The problem with white nationalists, black nationalists, and Chicano nationalists, as well as with the cosmopolitan who sees himself as a citizen of the world, is that they are all post-Americans. They may be evil as people or not, but what matters politically is that they reject American nationality. They are free, of course, to think what they want. But if they, like their predecessors 150 years ago, act on their conception of post-American nationality, then they should be punished by the duly constituted authorities.
Mark’s answer, in short, seems to be: If white nationalism were our established national tradition, there would be nothing wrong with it. But we have a different established nation tradition, and it would be wrong to change it. Even the last clause, though, seems iffy for Mark. Suppose Americans amended the Constitution to strip non-whites of their citizenship. Would that be wrong?
Suppose you can either save one American or x foreigners. How big does x have to be before you save the foreigners?
Another meaningless hypothetical.
Hardly. The hypothetical is designed to measure the intensity of Mark’s preference for American strangers over foreign strangers. I fear he doesn’t want to answer because (a) a big x makes him seem bigoted but (b) a small answer is inconsistent with his policy views.
If you could save either your child or x number of strangers, how big does the x have to be before you save the strangers instead of your child?
For my child, x>all the strangers in the world. I would not however murder one stranger to save my child’s life. See, hypotheticals are revealing.
In what sense is letting an American employer hire a foreigner is an act of charity?
I’m not sure I get the question. It’s not so much that admitting foreigners to the United States is an act of charity, though it might be. Rather, our basic disagreement is over whether the American people, through their elected representatives have the right to limit access to the U.S. by foreigners. I answer “yes,” you answer “no”.
The underlying premise is that people have a right to limit their charity to strangers, but don’t have a right to stop strangers from trading with each other. Legalities aside, immigration laws look like the latter, not the former.
Suppose the U.S. fecided to increase patriotic solidarity by refusing to admit Americans’ foreign spouses: “Americans should marry other Americans.” Would that be wrong?

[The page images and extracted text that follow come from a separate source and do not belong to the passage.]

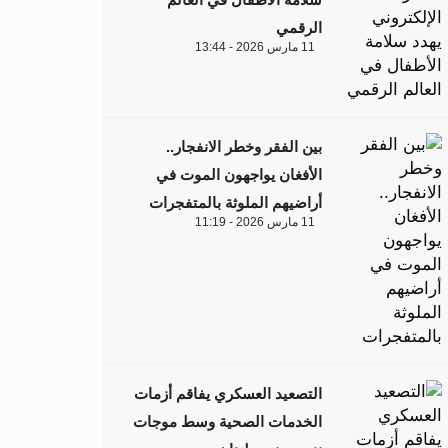
الرقمي
11 مارس 2026 - 13:44
بين الفقر وخطر الانفجار..
الأفغان يواجهون الموت في
أراضيهم الملوثة بالمتفجرات
11 مارس 2026 - 11:19
التصعيد العسكري يفاقم أزمات
الخدمات الصحية وسط موجات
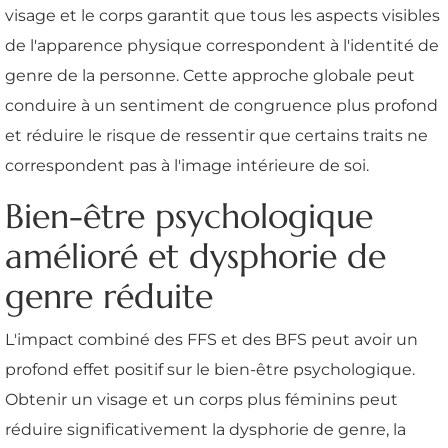
visage et le corps garantit que tous les aspects visibles
de l'apparence physique correspondent à l'identité de
genre de la personne. Cette approche globale peut
conduire à un sentiment de congruence plus profond
et réduire le risque de ressentir que certains traits ne
correspondent pas à l'image intérieure de soi.
Bien-être psychologique
amélioré et dysphorie de
genre réduite
L'impact combiné des FFS et des BFS peut avoir un
profond effet positif sur le bien-être psychologique.
Obtenir un visage et un corps plus féminins peut
réduire significativement la dysphorie de genre, la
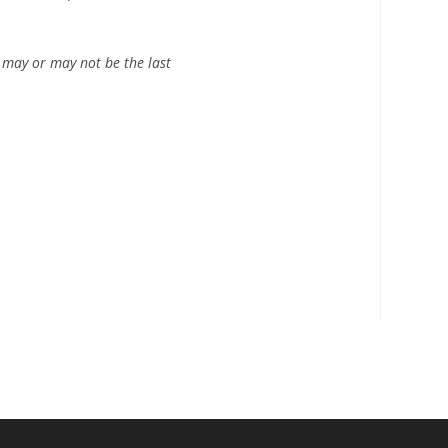
 may or may not be the last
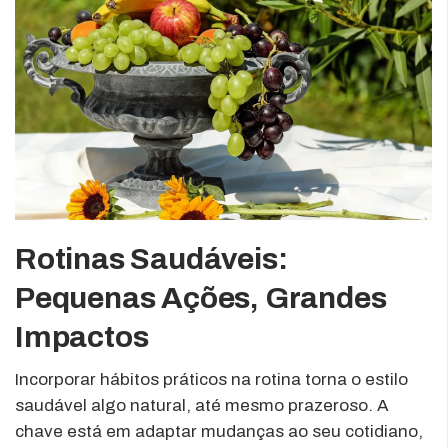
Rotinas Saudáveis:
Pequenas Ações, Grandes
Impactos
Incorporar hábitos práticos na rotina torna o estilo
saudável algo natural, até mesmo prazeroso. A
chave está em adaptar mudanças ao seu cotidiano,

No. I would certainly be against such a policy, because the family unit is the basic component of society, the first of the “little platoons,” and I think we should delegate to each other the right to bring in a spouse from abroad. But if Congress passed such a measure (which will never happen, since spouses of citizens were admitted without numerical limitation even after the 1921/24 acts, as they are now), and it were signed by the president (ditto), it would be legitimate, so long as it applied prospectively.
Interesting. I was expecting Mark to say something like, “Such a law would be morally wrong, but we would still be morally bound to obey it.”